## Material for this exercise
......
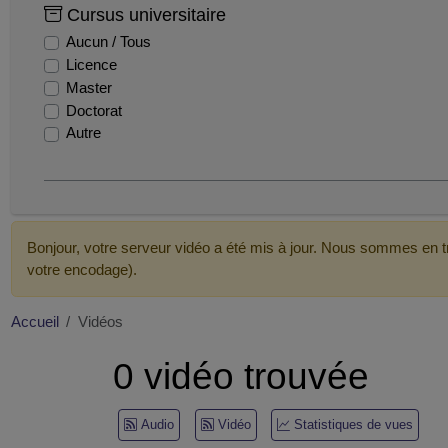
Cursus universitaire
cpp
Aucun / Tous
dsim
Licence
gricad
Master
inp'clusion
Doctorat
iut1
Autre
lig
mathematiques
mooc
prepa des inp
prepa inp
Bonjour, votre serveur vidéo a été mis à jour. Nous sommes en tr
punchy
votre encodage).
recherche
Accueil
Vidéos
0 vidéo trouvée
Audio
Vidéo
Statistiques de vues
......
## Task description
Everything before the line containing "Bonjour, votre serveur" stays out. Write out that line and the rest of the entries exactly.

## Answer box
Bonjour, votre serveur vidéo a été mis à jour. Nous sommes en tr
punchy
votre encodage).
recherche
Accueil
Vidéos
0 vidéo trouvée
Audio
Vidéo
Statistiques de vues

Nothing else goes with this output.